La idea de una China “capitalista”, proclama muy habitual en la opinión occidental, ha sido y es una falacia
Cuando eso sucede, el riesgo de caer en la denominada “trampa de la media renta” es muy alto si no se producen reformas destinadas a fomentar la innovación y la productividad. No basta con tener brillantes científicos ni con invertir grandes cantidades de dinero en la investigación de nuevas tecnologías o tener gigantes empresariales. La URSS lo hizo, pero sus efectos no se extendieron al conjunto de la economía porque el sistema lo hacía imposible. Esto está ocurriendo ahora en China y, en consecuencia, su potencial de crecimiento y su transición hacia un país de renta alta se ha convertido en una misión cuasi imposible. Aunque esto resulte paradójico o sorprendente para quienes daban por inevitable la conversión del antiguo Celeste Imperio en líder económico global, la realidad es la opuesta.
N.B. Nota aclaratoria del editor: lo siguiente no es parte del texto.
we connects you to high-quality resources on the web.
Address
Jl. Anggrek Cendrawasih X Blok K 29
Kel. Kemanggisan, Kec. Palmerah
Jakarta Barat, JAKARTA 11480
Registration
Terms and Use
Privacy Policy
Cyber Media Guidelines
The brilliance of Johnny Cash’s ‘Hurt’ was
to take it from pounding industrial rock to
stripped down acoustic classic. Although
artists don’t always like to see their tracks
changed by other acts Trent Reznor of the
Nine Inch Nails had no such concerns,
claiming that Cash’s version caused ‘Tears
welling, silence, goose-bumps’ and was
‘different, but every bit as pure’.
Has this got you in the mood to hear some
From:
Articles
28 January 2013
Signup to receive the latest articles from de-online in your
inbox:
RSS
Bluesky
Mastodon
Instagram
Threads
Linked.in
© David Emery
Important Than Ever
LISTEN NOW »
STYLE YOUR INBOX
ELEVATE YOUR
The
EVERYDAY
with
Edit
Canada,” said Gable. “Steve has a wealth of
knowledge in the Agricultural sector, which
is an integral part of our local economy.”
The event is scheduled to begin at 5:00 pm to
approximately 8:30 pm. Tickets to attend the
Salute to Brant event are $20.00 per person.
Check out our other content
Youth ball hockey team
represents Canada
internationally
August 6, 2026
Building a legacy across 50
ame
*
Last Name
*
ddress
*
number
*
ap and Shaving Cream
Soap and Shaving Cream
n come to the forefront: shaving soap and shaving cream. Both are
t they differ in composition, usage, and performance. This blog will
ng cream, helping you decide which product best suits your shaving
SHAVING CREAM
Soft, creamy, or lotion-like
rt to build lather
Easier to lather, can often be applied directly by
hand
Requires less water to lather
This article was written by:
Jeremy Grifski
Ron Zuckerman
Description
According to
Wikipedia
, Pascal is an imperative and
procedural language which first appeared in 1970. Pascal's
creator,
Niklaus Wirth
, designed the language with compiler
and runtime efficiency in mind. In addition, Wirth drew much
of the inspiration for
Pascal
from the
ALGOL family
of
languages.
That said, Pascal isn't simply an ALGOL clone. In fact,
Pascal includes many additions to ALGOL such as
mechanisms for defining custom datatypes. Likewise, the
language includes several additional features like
Sus problemas son crecientes.
El tercer plenario ha decidido no hacer frente a esa situación porque eso choca con los cuatro principios cardinales para la modernización enunciados por Deng hace casi medio siglo: mantener el camino hacia el socialismo, la dictadura del proletariado, el liderazgo del Partido Comunista y la interpretación del marxismo-leninismo realizada por Mao. En coherencia con esos mandamientos, China ha llegado a una situación en la cual el salto hacia adelante que necesita para convertirse en una economía desarrollada es incompatible con la continuidad de un régimen totalitario. Esto, por añadidura, tenderá a erosionar el pacto tácito en virtud del cual la población acepta la hegemonía del PCch a cambio de un constante aumento de su nivel de vida. Ello conducirá a agudizar la represión interna.
Desde el dólar global hasta las materias primas globales y los mercados globales para sus productos, el régimen ha vivido y prosperado en un orden mundial creado por los EEUU. Deng Xiaoping aconsejó a sus colegas que fuesen discretos y esperasen el momento oportuno para desafiar a América. En lugar de hacer eso, Xi Jinping ha sobreestimado su fuerza y subestimado la de su principal rival. Esto es producto de dos fatales errores: primero, el deseo de vengarse de los demonios occidentales y la creencia, como buenos marxistas, en el derrumbamiento del capitalismo a causa de sus contradicciones internas.
Sin duda, Occidente y América no están en su mejor momento, pero China está en uno aún peor y, con una diferencia sustancial, su enorme brecha de PIB per cápita respecto a sus rivales cuyo estrechamiento requiere aumentos de productividad imposibles en su sistema. A ello se une la brutal contracción demográfica china, que va a generar una enorme presión sobre sus finanzas públicas y sobre su capacidad de crecer.